Question

Find the derivative of the algebraic function. $$ f(x)=\frac{x^{3}+3 x+2}{x^{2}+1} $$

Short answer

Thus, the derivative of the given function \(f(x)\) is \(f'(x) = \frac{2x^3 + 6x^2 + 6x - 2x^4 - 6x^3}{(x^2 + 1)^2}\).

Step-by-step solution

Identify u and v

Given that \( f(x) = \frac{x^{3}+3x+2}{x^{2}+1} \), let's assign \(u\) as \(x^3 + 3x + 2\) and \(v\) as \(x^2 + 1\).

Derive u and v

Apply the power rule to find the derivative of \(u\) and \(v\). Hence, \(u' = 3x^2 + 3\) and \(v' = 2x\).

Apply the quotient rule

Now, substitute \(u\), \(v\), \(u'\), and \(v'\) into the quotient rule equation: \((u/v)' = (v \cdot u' - u \cdot v') / v^2\). After substitution, we get \((x^{3}+3x+2)' = ((x^{2} + 1) \cdot (3x^2 + 3) - (x^3 + 3x + 2) \cdot 2x) / (x^{2} + 1)^2 \).

Simplify the equation

Simplify the above equation to get the final answer. After simplification, you should get: \(f'(x) = \frac{2x^3 + 6x^2 + 6x - 2x^4 - 6x^3}{(x^2 + 1)^2}\).

Key concepts

Quotient Rule

When it comes to finding the derivative of a function that is the ratio of two differentiable functions, the quotient rule is essential. Imagine the situation where you're sharing a pizza (the numerator) and are trying to determine how changing the number of friends (the denominator) affects everyone's share. That's where the quotient rule comes into play. In mathematical terms, for two functions, we express them as \( u(x) \) and \( v(x) \), where \( v(x) eq 0 \).

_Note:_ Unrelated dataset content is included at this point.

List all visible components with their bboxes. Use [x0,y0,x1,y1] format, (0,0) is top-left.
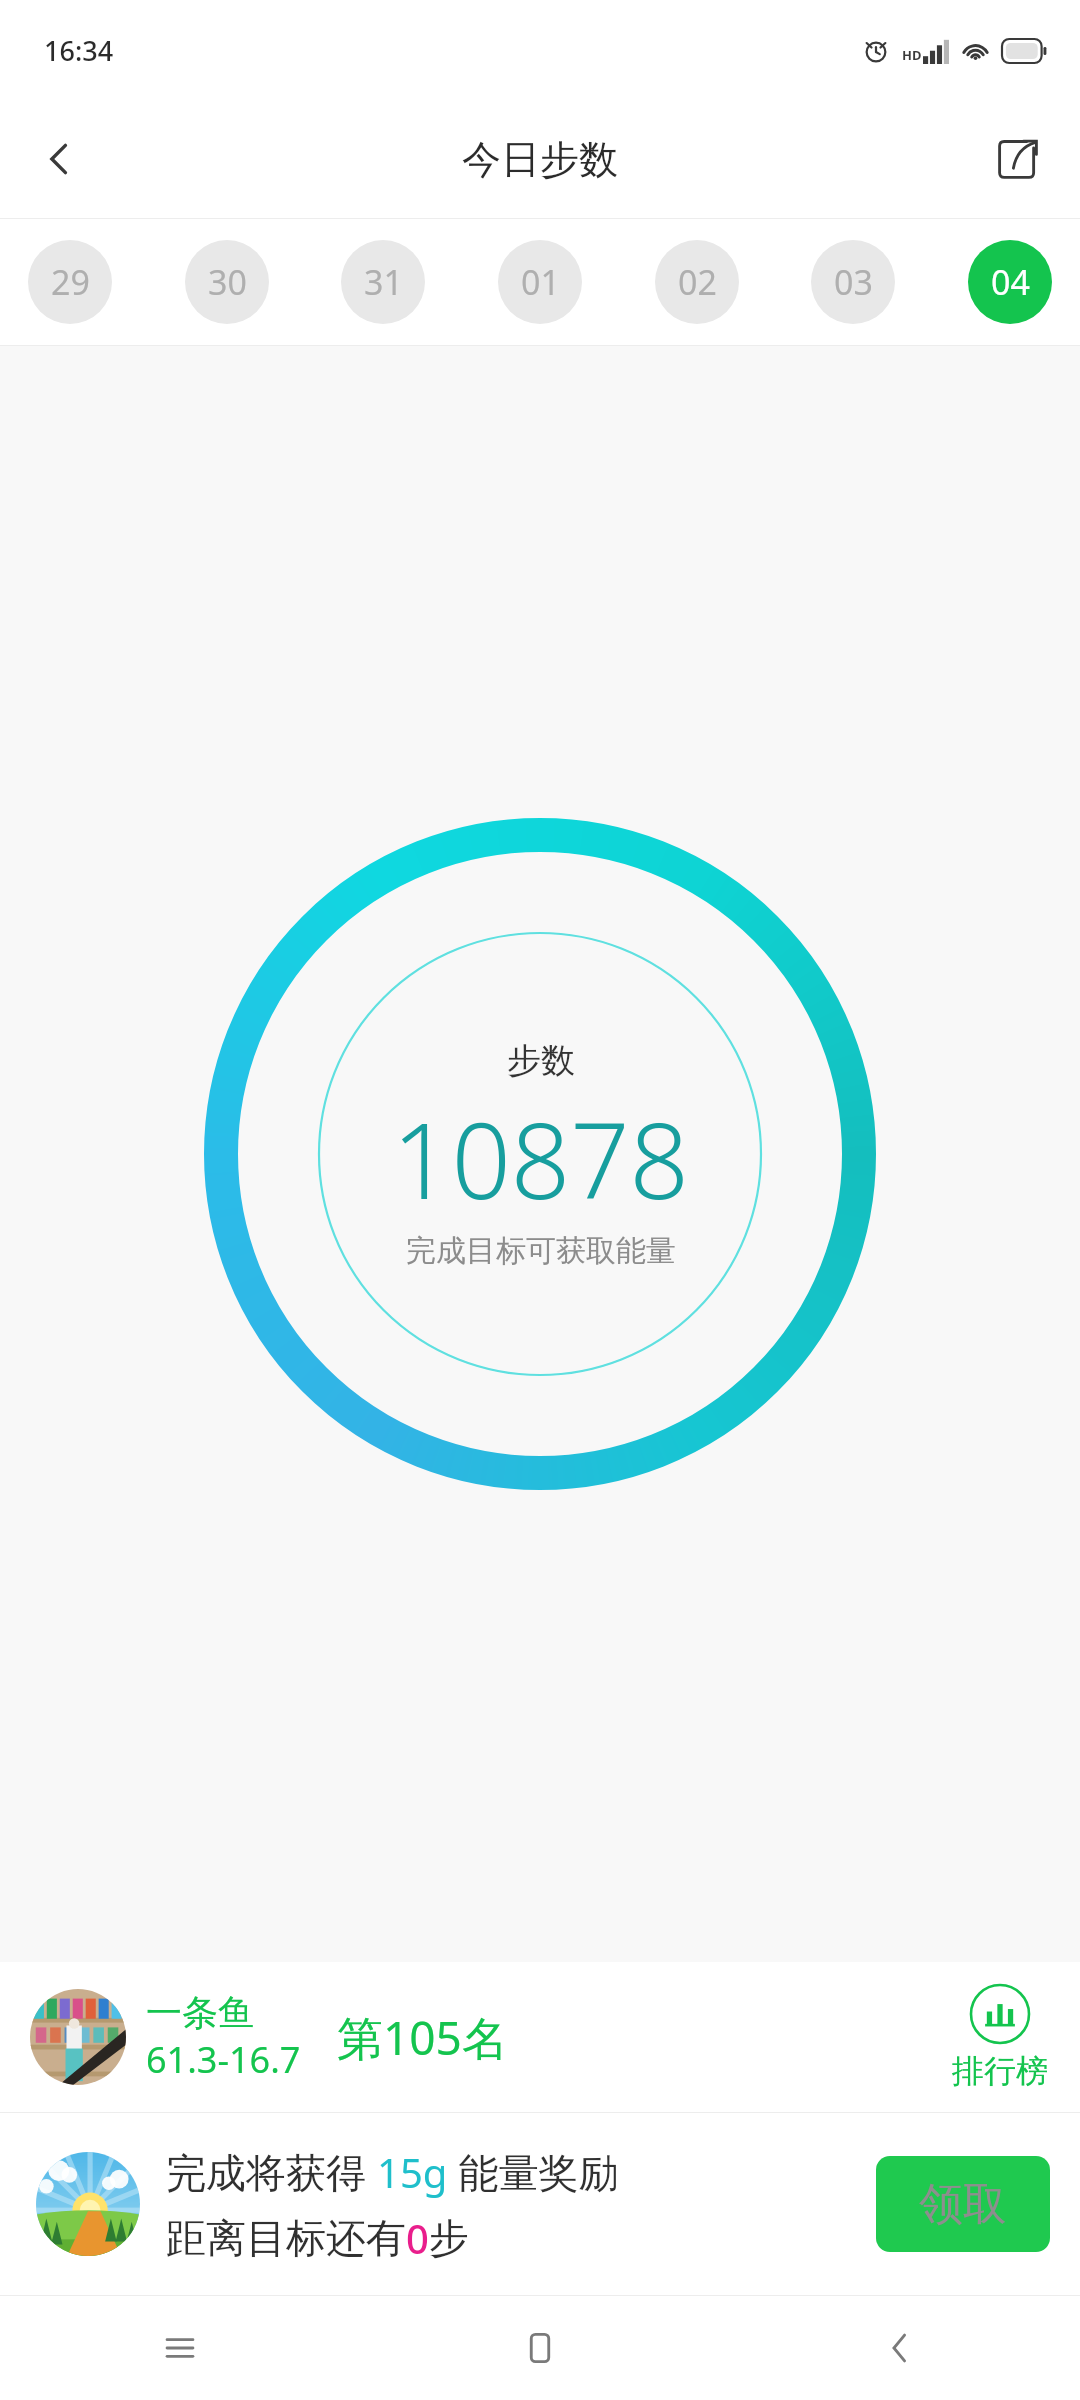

The quotient rule is: \[ (\frac{u}{v})' = \frac{vu' - uv'}{v^2} \]. Here, \( u' \) and \( v' \) are the derivatives of \( u(x) \) and \( v(x) \) respectively. This formula is crucial when dealing with complex functions like the one presented in our exercise: \( f(x)=\frac{x^{3}+3 x+2}{x^{2}+1} \). By identifying and differentiating the numerator (\( u \)) and the denominator (\( v \)), the quotient rule allows us to smoothly progress towards the derivative of the entire function.

Power Rule

The power rule is a fast track to derivatives for functions where our variable, usually \( x \), is raised to a power. It's like finding out how much more powerful a superhero becomes with each level up! In mathematical terms, if a function has the form \( f(x) = x^n \), where \( n \) is any real number, the power rule states that the derivative of \( f \) with respect to \( x \) is \( f'(x) = nx^{n-1} \). This rule simplifies the process of differentiation by reducing the exponent by one and multiplying by the original exponent.

For example, if we apply the power rule to the function \( u(x) = x^3 + 3x + 2 \) from our exercise, we will differentiate each term separately: \( u' = 3x^2 + 3 \). Notably, for the constant term, like the '+2' here, the derivative is zero because the power of \( x \) is zero, which aligns with the idea that constant terms do not change and thus have no rate of change.

Simplifying Derivatives

Simplifying derivatives is akin to cleaning up after baking a cake - it makes the result presentable and easier to understand. It involves combining like terms, factoring, and canceling out where possible to express the derivative in its simplest form. After using the quotient and power rules to find the raw derivative, in many cases—just like the given exercise—the result may appear complex and unwieldy at first glance.

When simplifying, look out for similar terms that can be combined, and remember that the objective is to minimize the expression without changing its value. For example, in our derivative \( \frac{2x^3 + 6x^2 + 6x - 2x^4 - 6x^3}{(x^2 + 1)^2} \), we assess terms across the numerator to see if any can be combined. In this case, negative and positive coefficients of \( x^3 \) terms can be added together to simplify the expression. Through simplification, understanding and working with the derivative becomes much more straightforward.